Some individuals in Texas might be considering drafting a prenuptial agreement as their wedding approaches. While such documents often provide effective protection of premarital assets, they are might be contested when a divorce occurs, and proving the agreements legitimacy can be expensive. Individuals have other options that might provide better asset protection.
A recent article discusses a type of trust that helps some people protect their property from both creditors and spouses. The device, which is known as a domestic asset protection trust, has the added benefit of allowing a person to avoid an uncomfortable conversation about a premarital agreement. A DAPT works by taking control over the assets that the creator wants protected, placing them into an irrevocable trust. While most irrevocable trusts force the creator to lose all access to the protected property, the DAPT names the creator as a beneficiary.
The unique nature of these trusts makes them useful and flexible, but the devices are still subject to some limitations. For example, only 15 states allow a person to form a DAPT, which can limit the type of assets that may be protected.
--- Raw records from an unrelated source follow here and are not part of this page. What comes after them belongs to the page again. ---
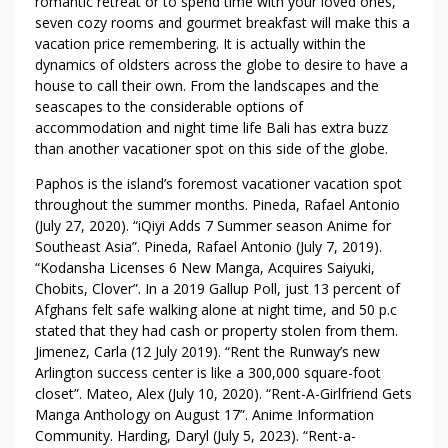
romantic retreat or to spend time with your loved ones,
N
seven cozy rooms and gourmet breakfast will make this a
D
vacation price remembering. It is actually within the
T
dynamics of oldsters across the globe to desire to have a
E
house to call their own. From the landscapes and the
C
seascapes to the considerable options of
H
accommodation and night time life Bali has extra buzz
N
than another vacationer spot on this side of the globe.
I
Paphos is the island’s foremost vacationer vacation spot
Q
throughout the summer months. Pineda, Rafael Antonio
U
(July 27, 2020). “iQiyi Adds 7 Summer season Anime for
E
Southeast Asia”. Pineda, Rafael Antonio (July 7, 2019).
S
“Kodansha Licenses 6 New Manga, Acquires Saiyuki,
Chobits, Clover”. In a 2019 Gallup Poll, just 13 percent of
Afghans felt safe walking alone at night time, and 50 p.c
stated that they had cash or property stolen from them.
Jimenez, Carla (12 July 2019). “Rent the Runway’s new
Arlington success center is like a 300,000 square-foot
closet”. Mateo, Alex (July 10, 2020). “Rent-A-Girlfriend Gets
Manga Anthology on August 17”. Anime Information
Community. Harding, Daryl (July 5, 2023). “Rent-a-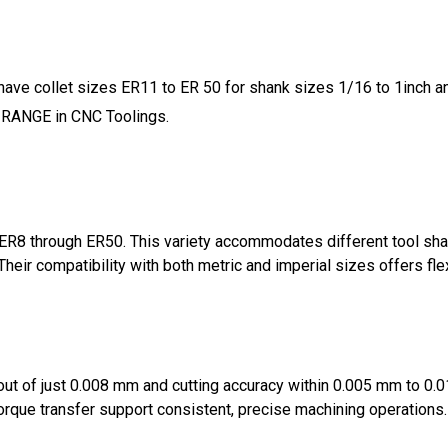
 have collet sizes ER11 to ER 50 for shank sizes 1/16 to 1inch
 RANGE in CNC Toolings.
R8 through ER50. This variety accommodates different tool shan
 Their compatibility with both metric and imperial sizes offers fle
unout of just 0.008 mm and cutting accuracy within 0.005 mm to 0
torque transfer support consistent, precise machining operations.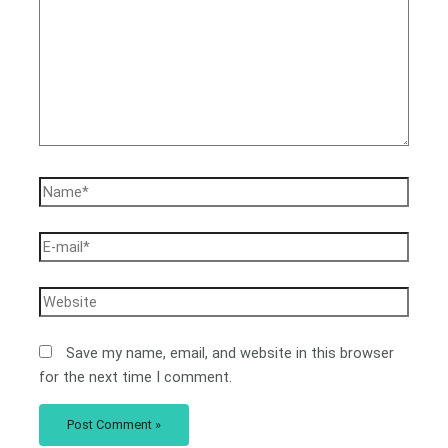
Save my name, email, and website in this browser
for the next time I comment.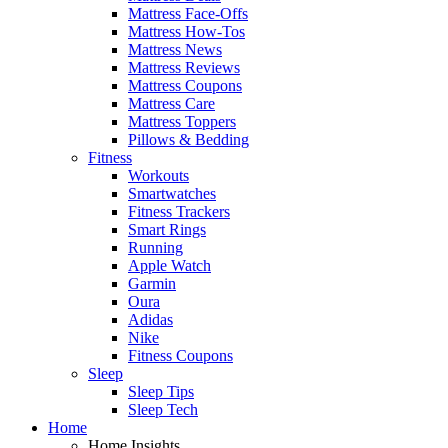
Mattress Face-Offs
Mattress How-Tos
Mattress News
Mattress Reviews
Mattress Coupons
Mattress Care
Mattress Toppers
Pillows & Bedding
Fitness
Workouts
Smartwatches
Fitness Trackers
Smart Rings
Running
Apple Watch
Garmin
Oura
Adidas
Nike
Fitness Coupons
Sleep
Sleep Tips
Sleep Tech
Home
Home Insights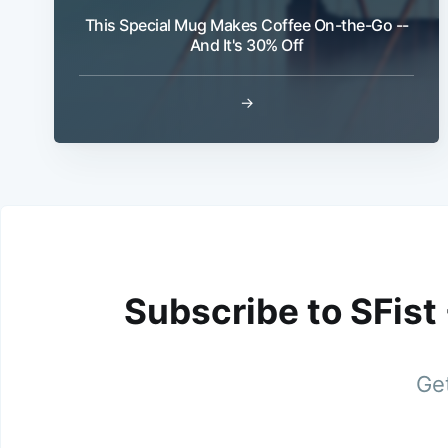
This Special Mug Makes Coffee On-the-Go --
And It's 30% Off
→
Subscribe to SFist
Get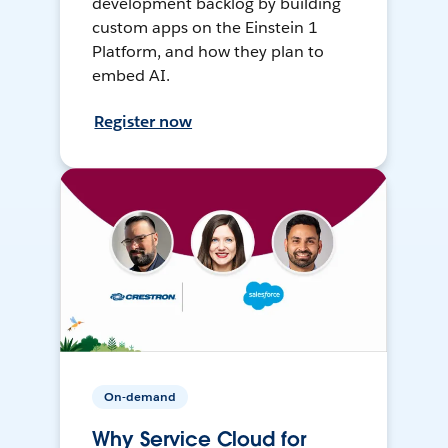
development backlog by building
custom apps on the Einstein 1
Platform, and how they plan to
embed AI.
Register now
On-demand
Why Service Cloud for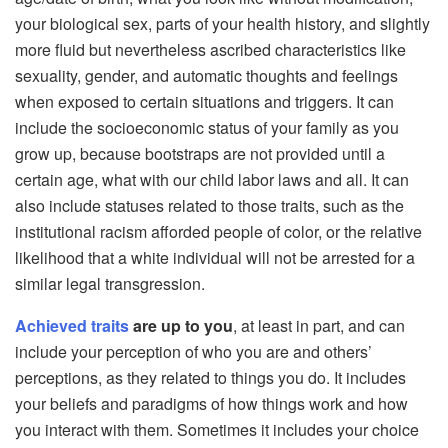
your biological sex, parts of your health history, and slightly
more fluid but nevertheless ascribed characteristics like
sexuality, gender, and automatic thoughts and feelings
when exposed to certain situations and triggers. It can
include the socioeconomic status of your family as you
grow up, because bootstraps are not provided until a
certain age, what with our child labor laws and all. It can
also include statuses related to those traits, such as the
institutional racism afforded people of color, or the relative
likelihood that a white individual will not be arrested for a
similar legal transgression.
Achieved traits
are up to you
, at least in part, and can
include your perception of who you are and others’
perceptions, as they related to things you do. It includes
your beliefs and paradigms of how things work and how
you interact with them. Sometimes it includes your choice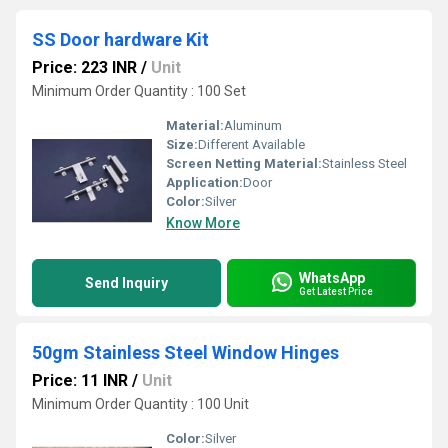
SS Door hardware Kit
Price: 223 INR
/
Unit
Minimum Order Quantity : 100 Set
Material:
Aluminum
Size:
Different Available
Screen Netting Material:
Stainless Steel
Application:
Door
Color:
Silver
Know More
WhatsApp
Send Inquiry
Get Latest Price
50gm Stainless Steel Window Hinges
Price: 11 INR
/
Unit
Minimum Order Quantity : 100 Unit
Color:
Silver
Some assets, including real estate, cannot be easily moved to the preferred state's jurisdiction, but other assets, including mutual funds, bonds and stock, can be transferred.
Because the terms that regulate DAPTs vary between states, it can be difficult to understand the protections that the trusts offer in different cases. However, individuals who are interested in using this strategy to shield assets during property division might benefit from working with a family law attorney. That attorney might have an understanding of DAPTs and other asset protection options that might be suited for a client's unique circumstances.